Re: usb: dwc2: crash regression in commit 3bc04e28a030 (bisected)

2018-07-03 Thread Antti Seppälä
On 3 July 2018 at 09:56, Doug Anderson  wrote:
> Hi,
>
> On Sun, Jul 1, 2018 at 11:30 PM, Antti Seppälä  wrote:
>> On 30 June 2018 at 02:57, Doug Anderson  wrote:
>>> Hi,
>>>
>>> On Fri, Jun 29, 2018 at 11:29 AM, Antti Seppälä  wrote:
 Hi Doug, John and linux-usb.

 I'd like to report a regression in commit 3bc04e28a030 (usb: dwc2:
 host: Get aligned DMA in a more supported way)
>>>
>>> Seems unlikely, but any chance that
>>>  helps you?
>>>
>>
>> Thank you for your suggestion but unfortunately the patch does not
>> help and the crash remains.
>
> A few more shots in the dark in case they help:
>
> 1. For the kmalloc() in dwc2_alloc_dma_aligned_buffer(), change from:
>
> kmalloc_ptr = kmalloc(kmalloc_size, mem_flags);
>
> to:
>
> kmalloc_ptr = kmalloc(kmalloc_size, mem_flags | GFP_DMA);
>
>
> The old code used to hardcode this, so maybe it somehow makes a difference?
>

I tried this but it did not have any effect on the crash.

> ---
>
> 2. Change DWC2_USB_DMA_ALIGN to a larger size.  Maybe 32 or 64?
>

I tried these values too but they did not help. It seems to me that
these change the alignment of the start of the struct
dma_aligned_buffer but since the issue is with the alignment of ->data
inside that struct it is always moved to an unaligned location (offset
by the two pointers at the start of the struct).

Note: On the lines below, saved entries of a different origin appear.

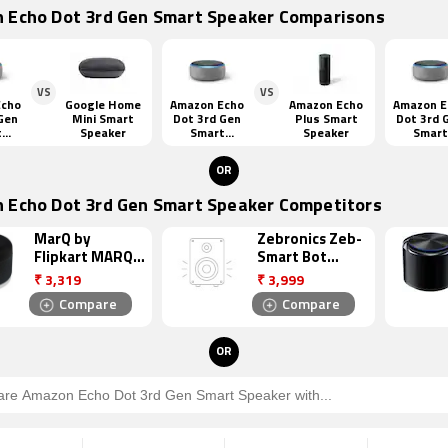
 Echo Dot 3rd Gen Smart Speaker Comparisons
VS
VS
Echo
Google Home
Amazon Echo
Amazon Echo
Amazon E
Gen
Mini Smart
Dot 3rd Gen
Plus Smart
Dot 3rd 
t
Speaker
Smart
Speaker
Smart
er
Speaker
Speake
OR
 Echo Dot 3rd Gen Smart Speaker Competitors
MarQ by
Zebronics Zeb-
Flipkart MARQ
Smart Bot
SSGA6 Smart
Smart Speaker
₹
3,319
₹
3,999
Speaker
Compare
Compare
OR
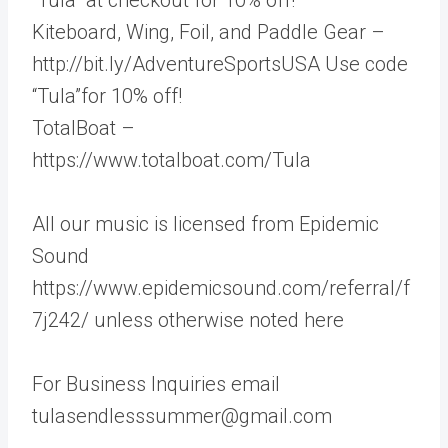
Kiteboard, Wing, Foil, and Paddle Gear –
http://bit.ly/AdventureSportsUSA Use code
“Tula”for 10% off!
TotalBoat –
https://www.totalboat.com/Tula
All our music is licensed from Epidemic
Sound
https://www.epidemicsound.com/referral/f
7j242/ unless otherwise noted here
For Business Inquiries email
tulasendlesssummer@gmail.com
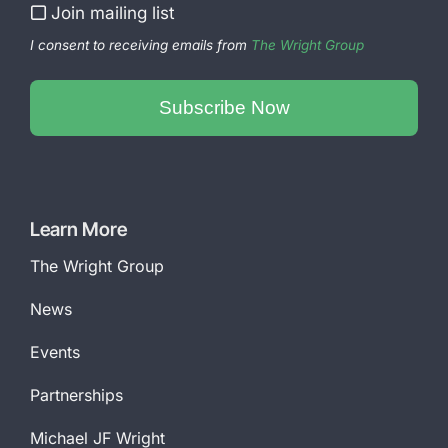
Join mailing list
I consent to receiving emails from
The Wright Group
Subscribe Now
Email
Address
*
Learn More
The Wright Group
News
Events
Partnerships
Michael JF Wright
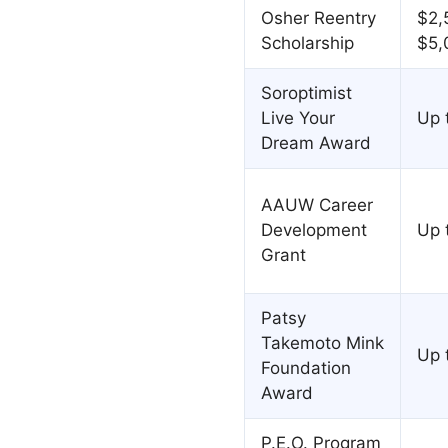
Osher Reentry
$2,
Scholarship
$5,
Soroptimist
Live Your
Up 
Dream Award
AAUW Career
Development
Up 
Grant
Patsy
Takemoto Mink
Up 
Foundation
Award
P.E.O. Program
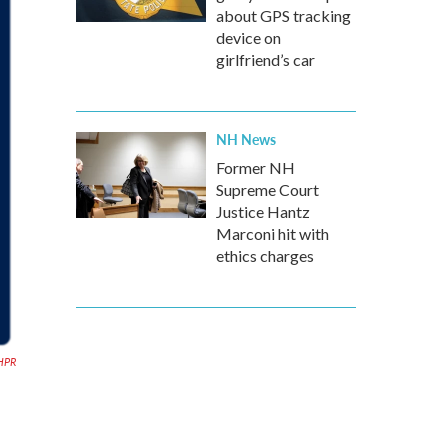
about GPS tracking
device on
girlfriend’s car
NH News
Former NH
Supreme Court
Justice Hantz
Marconi hit with
ethics charges
HPR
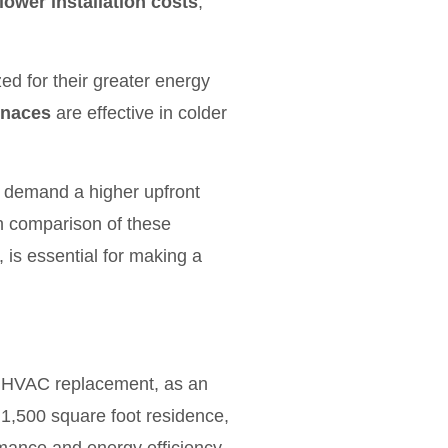
lower installation costs
;
ed for their greater energy
rnaces
are effective in colder
ly demand a higher upfront
h comparison of these
, is essential for making a
for HVAC replacement, as an
 1,500 square foot residence,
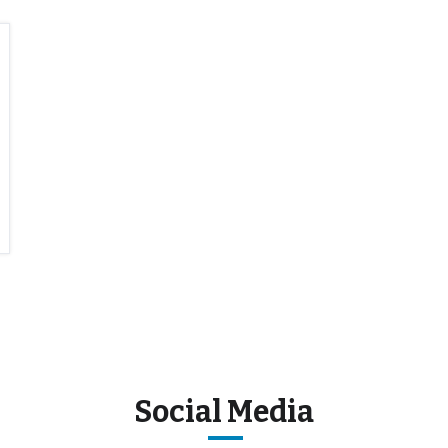
Social Media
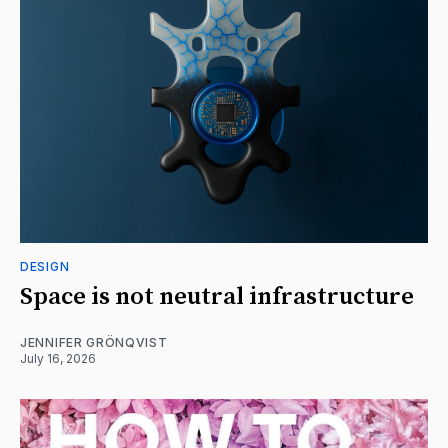
DESIGN
Space is not neutral infrastructure
JENNIFER GRÖNQVIST
July 16, 2026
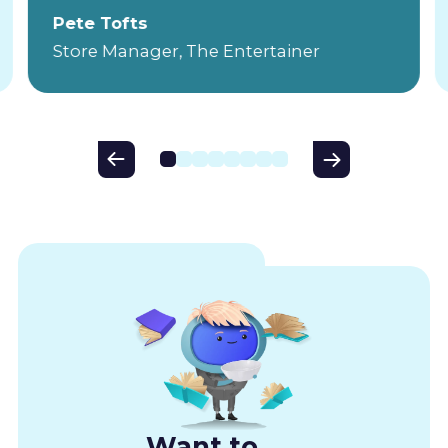
Pete Tofts
Store Manager, The Entertainer
Want to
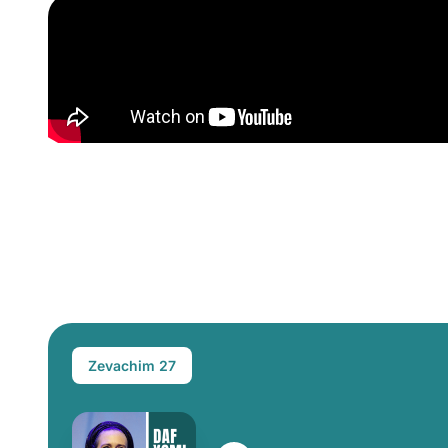
Zevachim 27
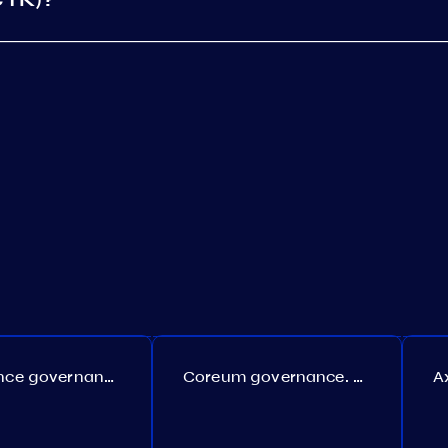
Persistence governance. Proposal №150
Coreum governance. Proposal №22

There is even a mention of this requirement in Documentation/DMA-API.txt:

  Memory coherency operates at a granularity called the cache
  line width.  In order for memory mapped by this API to operate
  correctly, the mapped region must begin exactly on a cache line
  boundary and end exactly on one (to prevent two separately mapped
  regions from sharing a single cache line).  Since the cache line size
  may not be known at compile time, the API will not enforce this
  requirement.  Therefore, it is recommended that driver writers who
  don't take special care to determine the cache line size at run time
  only map virtual regions that begin and end on page boundaries (which
  are guaranteed also to be cache line boundaries).


> ---
>
> 3. Undo just the part of the patch that removed:
>
> /*
>  * Clip max_transfer_size to 65535. dwc2_hc_setup_align_buf() allocates
>  * coherent buffers with this size, and if it's too large we can
>  * exhaust the coherent DMA pool.
>  */
> if (hw->max_transfer_size > 65535)
>   hw->max_transfer_size = 65535;
>
> Maybe there's something on your platform where you have a problem with
> big transfers?
>

I tried adding back this one as well but unfortunately no help from that either.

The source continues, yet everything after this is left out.